* Description of the task: Your answer should be the complete data, copied exactly.

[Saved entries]
# # # #

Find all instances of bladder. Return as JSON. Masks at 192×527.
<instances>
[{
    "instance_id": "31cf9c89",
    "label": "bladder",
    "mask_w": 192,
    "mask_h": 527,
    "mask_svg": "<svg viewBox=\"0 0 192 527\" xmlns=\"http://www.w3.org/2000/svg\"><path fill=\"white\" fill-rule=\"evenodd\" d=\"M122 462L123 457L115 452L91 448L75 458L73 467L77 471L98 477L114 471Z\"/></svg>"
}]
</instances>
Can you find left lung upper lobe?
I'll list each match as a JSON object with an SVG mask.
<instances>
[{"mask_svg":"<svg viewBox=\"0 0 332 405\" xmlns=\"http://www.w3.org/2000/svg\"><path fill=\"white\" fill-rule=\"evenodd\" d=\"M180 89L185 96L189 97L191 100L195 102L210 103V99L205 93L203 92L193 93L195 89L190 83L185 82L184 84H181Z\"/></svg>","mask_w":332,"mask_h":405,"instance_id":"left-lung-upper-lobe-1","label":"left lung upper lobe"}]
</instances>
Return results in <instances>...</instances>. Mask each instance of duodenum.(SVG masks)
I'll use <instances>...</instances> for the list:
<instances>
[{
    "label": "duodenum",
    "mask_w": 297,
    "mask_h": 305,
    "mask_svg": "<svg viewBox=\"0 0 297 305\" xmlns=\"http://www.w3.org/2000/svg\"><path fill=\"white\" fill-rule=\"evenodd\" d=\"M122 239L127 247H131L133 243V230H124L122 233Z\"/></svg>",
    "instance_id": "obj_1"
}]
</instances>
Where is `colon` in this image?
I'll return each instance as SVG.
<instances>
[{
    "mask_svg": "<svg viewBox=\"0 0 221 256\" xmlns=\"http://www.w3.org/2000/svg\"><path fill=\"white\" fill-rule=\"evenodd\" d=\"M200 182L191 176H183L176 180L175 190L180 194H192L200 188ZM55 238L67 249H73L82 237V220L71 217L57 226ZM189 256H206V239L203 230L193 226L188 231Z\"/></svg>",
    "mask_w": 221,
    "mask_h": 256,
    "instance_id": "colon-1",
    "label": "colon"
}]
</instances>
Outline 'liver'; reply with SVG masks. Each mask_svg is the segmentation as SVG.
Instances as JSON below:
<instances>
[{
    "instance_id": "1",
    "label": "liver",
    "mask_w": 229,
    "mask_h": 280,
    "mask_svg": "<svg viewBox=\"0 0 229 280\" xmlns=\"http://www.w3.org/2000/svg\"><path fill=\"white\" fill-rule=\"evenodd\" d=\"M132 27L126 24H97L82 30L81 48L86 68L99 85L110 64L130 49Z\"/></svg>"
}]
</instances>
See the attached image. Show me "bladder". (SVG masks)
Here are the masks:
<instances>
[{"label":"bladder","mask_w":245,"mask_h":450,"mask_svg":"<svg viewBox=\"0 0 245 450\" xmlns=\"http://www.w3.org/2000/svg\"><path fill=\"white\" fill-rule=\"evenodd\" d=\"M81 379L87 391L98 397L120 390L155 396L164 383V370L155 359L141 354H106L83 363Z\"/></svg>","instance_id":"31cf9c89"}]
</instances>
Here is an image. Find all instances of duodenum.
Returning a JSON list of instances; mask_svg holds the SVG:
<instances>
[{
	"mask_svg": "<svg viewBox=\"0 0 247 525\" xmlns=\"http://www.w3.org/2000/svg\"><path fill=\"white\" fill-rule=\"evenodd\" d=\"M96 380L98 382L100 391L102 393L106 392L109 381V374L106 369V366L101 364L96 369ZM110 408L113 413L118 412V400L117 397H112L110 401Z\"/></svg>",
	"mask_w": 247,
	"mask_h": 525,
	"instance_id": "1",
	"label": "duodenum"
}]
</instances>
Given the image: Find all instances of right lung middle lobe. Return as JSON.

# # # #

* Task response:
Find all instances of bladder. Return as JSON. Masks at 192×527.
<instances>
[{
    "instance_id": "31cf9c89",
    "label": "bladder",
    "mask_w": 192,
    "mask_h": 527,
    "mask_svg": "<svg viewBox=\"0 0 192 527\" xmlns=\"http://www.w3.org/2000/svg\"><path fill=\"white\" fill-rule=\"evenodd\" d=\"M122 462L123 457L115 452L91 448L75 458L73 467L77 471L98 477L114 471Z\"/></svg>"
}]
</instances>
Can you find left lung upper lobe?
I'll list each match as a JSON object with an SVG mask.
<instances>
[{"mask_svg":"<svg viewBox=\"0 0 332 405\" xmlns=\"http://www.w3.org/2000/svg\"><path fill=\"white\" fill-rule=\"evenodd\" d=\"M180 89L185 96L189 97L191 100L195 102L210 103V99L205 93L203 92L193 93L195 89L190 83L185 82L184 84H181Z\"/></svg>","mask_w":332,"mask_h":405,"instance_id":"left-lung-upper-lobe-1","label":"left lung upper lobe"}]
</instances>
Return results in <instances>...</instances>. Mask each instance of duodenum.(SVG masks)
I'll use <instances>...</instances> for the list:
<instances>
[{
    "label": "duodenum",
    "mask_w": 297,
    "mask_h": 305,
    "mask_svg": "<svg viewBox=\"0 0 297 305\" xmlns=\"http://www.w3.org/2000/svg\"><path fill=\"white\" fill-rule=\"evenodd\" d=\"M122 239L127 247H131L133 243V230H124L122 233Z\"/></svg>",
    "instance_id": "obj_1"
}]
</instances>
Where is `colon` in this image?
I'll return each instance as SVG.
<instances>
[{
    "mask_svg": "<svg viewBox=\"0 0 221 256\" xmlns=\"http://www.w3.org/2000/svg\"><path fill=\"white\" fill-rule=\"evenodd\" d=\"M200 182L191 176H183L176 180L175 190L180 194H192L200 188ZM55 238L67 249H73L82 237V220L71 217L57 226ZM189 256H206V239L203 230L193 226L188 231Z\"/></svg>",
    "mask_w": 221,
    "mask_h": 256,
    "instance_id": "colon-1",
    "label": "colon"
}]
</instances>
Outline 'liver'; reply with SVG masks. Each mask_svg is the segmentation as SVG.
Instances as JSON below:
<instances>
[{
    "instance_id": "1",
    "label": "liver",
    "mask_w": 229,
    "mask_h": 280,
    "mask_svg": "<svg viewBox=\"0 0 229 280\" xmlns=\"http://www.w3.org/2000/svg\"><path fill=\"white\" fill-rule=\"evenodd\" d=\"M132 27L126 24H97L82 30L81 48L86 68L99 85L110 64L130 49Z\"/></svg>"
}]
</instances>
See the attached image. Show me "bladder". (SVG masks)
Here are the masks:
<instances>
[{"label":"bladder","mask_w":245,"mask_h":450,"mask_svg":"<svg viewBox=\"0 0 245 450\" xmlns=\"http://www.w3.org/2000/svg\"><path fill=\"white\" fill-rule=\"evenodd\" d=\"M81 379L87 391L98 397L120 390L155 396L164 383V370L155 359L141 354H106L83 363Z\"/></svg>","instance_id":"31cf9c89"}]
</instances>
Here is an image. Find all instances of duodenum.
Returning a JSON list of instances; mask_svg holds the SVG:
<instances>
[{
	"mask_svg": "<svg viewBox=\"0 0 247 525\" xmlns=\"http://www.w3.org/2000/svg\"><path fill=\"white\" fill-rule=\"evenodd\" d=\"M96 380L98 382L100 391L102 393L106 392L109 381V374L106 369V366L101 364L96 369ZM110 408L113 413L118 412V400L117 397H112L110 401Z\"/></svg>",
	"mask_w": 247,
	"mask_h": 525,
	"instance_id": "1",
	"label": "duodenum"
}]
</instances>
Given the image: Find all instances of right lung middle lobe. Return as JSON.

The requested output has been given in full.